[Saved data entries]

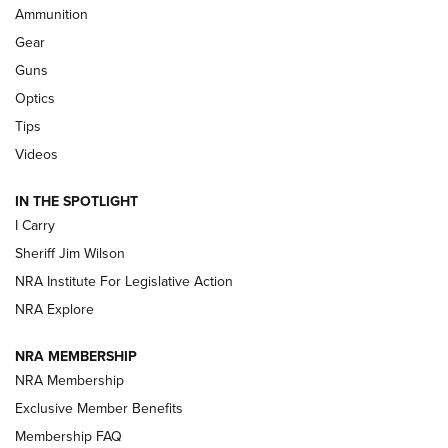
Ammunition
First Look: Real Avid Tools For Short Barrel Rifles | An NRA
Shooting Sports Journal
Gear
Guns
Beretta’s B22 Jaguar Metal Competition Brings Racegun
Optics
Polish to Rimfire Steel | An NRA Shooting Sports Journal
Tips
Updating A Legend: Ruger Makes 10/22 Upgrades Standard
Videos
| An Official Journal Of The NRA
IN THE SPOTLIGHT
I Carry
NEW FOR 2025
NEW FOR 2025
Sheriff Jim Wilson
NRA Institute For Legislative Action
VIDEOS
NRA Explore
NRA MEMBERSHIP
NRA Membership
Exclusive Member Benefits
Membership FAQ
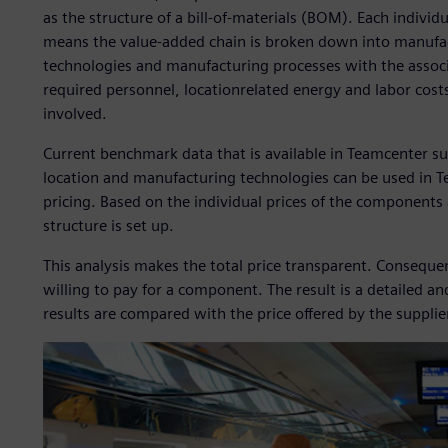
as the structure of a bill-of-materials (BOM). Each individ
means the value-added chain is broken down into manufact
technologies and manufacturing processes with the associ
required personnel, locationrelated energy and labor costs
involved.
Current benchmark data that is available in Teamcenter su
location and manufacturing technologies can be used in 
pricing. Based on the individual prices of the component
structure is set up.
This analysis makes the total price transparent. Consequ
willing to pay for a component. The result is a detailed a
results are compared with the price offered by the supplie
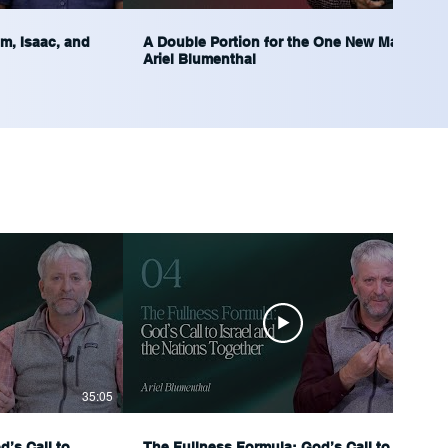
m, Isaac, and
A Double Portion for the One New Man |
Ariel Blumenthal
35:05
35:29
’s Call to
The Fullness Formula: God’s Call to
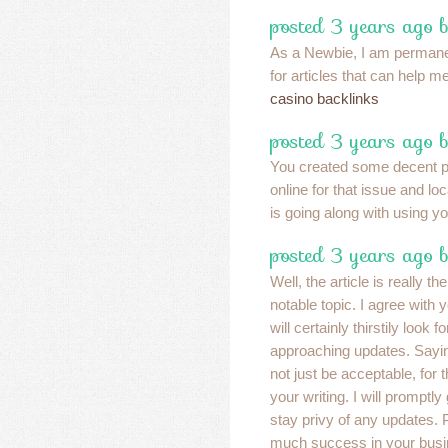
posted 3 years ago 
As a Newbie, I am permane
for articles that can help 
casino backlinks
posted 3 years ago b
You created some decent po
online for that issue and lo
is going along with using y
posted 3 years ago b
Well, the article is really th
notable topic. I agree with
will certainly thirstily look 
approaching updates. Saying
not just be acceptable, for t
your writing. I will promptly
stay privy of any updates.
much success in your busi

* _WHAT NEEDS TO BE DONE_: Transcribe all records verbatim, no pictures.

* _REPLY TO THE EXERCISE_:
Ammunition
First Look: Real Avid Tools For Short Barrel Rifles | An NRA
Shooting Sports Journal
Gear
Guns
Beretta’s B22 Jaguar Metal Competition Brings Racegun
Optics
Polish to Rimfire Steel | An NRA Shooting Sports Journal
Tips
Updating A Legend: Ruger Makes 10/22 Upgrades Standard
Videos
| An Official Journal Of The NRA
IN THE SPOTLIGHT
I Carry
NEW FOR 2025
NEW FOR 2025
Sheriff Jim Wilson
NRA Institute For Legislative Action
VIDEOS
NRA Explore
NRA MEMBERSHIP
NRA Membership
Exclusive Member Benefits
Membership FAQ
as the structure of a bill-of-materials (BOM). Each individ
means the value-added chain is broken down into manufact
technologies and manufacturing processes with the associ
required personnel, locationrelated energy and labor costs
involved.
Current benchmark data that is available in Teamcenter su
location and manufacturing technologies can be used in 
pricing. Based on the individual prices of the component
structure is set up.
This analysis makes the total price transparent. Consequ
willing to pay for a component. The result is a detailed a
results are compared with the price offered by the supplie
m, Isaac, and
A Double Portion for the One New Man |
Ariel Blumenthal
35:05
35:29
’s Call to
The Fullness Formula: God’s Call to
posted 3 years ago 
As a Newbie, I am permane
for articles that can help 
casino backlinks
posted 3 years ago b
You created some decent po
online for that issue and lo
is going along with using y
posted 3 years ago b
Well, the article is really th
notable topic. I agree with
will certainly thirstily look 
approaching updates. Saying
not just be acceptable, for t
your writing. I will promptly
stay privy of any updates.
much success in your busi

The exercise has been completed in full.